Multiple comparisons problem

An example of coincidence produced by data dredging (uncorrected multiple comparisons) showing a correlation between the number of letters in a spelling bee's winning word and the number of people in the United States killed by venomous spiders. Given a large enough pool of variables for the same time period, it is possible to find a pair of graphs that show a spurious correlation.

In statistics, the multiple comparisons, multiplicity or multiple testing problem occurs when one considers a set of statistical inferences simultaneously[1] or estimates a subset of parameters selected based on the observed values.[2]
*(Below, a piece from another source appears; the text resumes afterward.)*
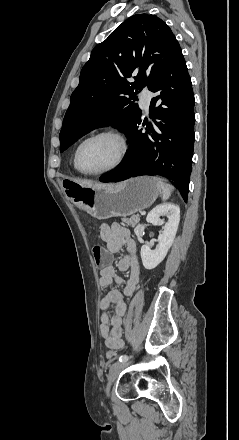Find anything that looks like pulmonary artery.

The larger the number of inferences made, the more likely erroneous inferences become. Several statistical techniques have been developed to address this problem, for example, by requiring a stricter significance threshold for individual comparisons, so as to compensate for the number of inferences being made. Methods for family-wise error rate give the probability of false positives resulting from the multiple comparisons problem.

  1. ^ Miller, R.G. (1981). Simultaneous Statistical Inference 2nd Ed. Springer Verlag New York. ISBN 978-0-387-90548-8.
  2. ^ Benjamini, Y. (2010). "Simultaneous and selective inference: Current successes and future challenges". Biometrical Journal. 52 (6): 708–721. doi:10.1002/bimj.200900299. PMID 21154895. S2CID 8806192.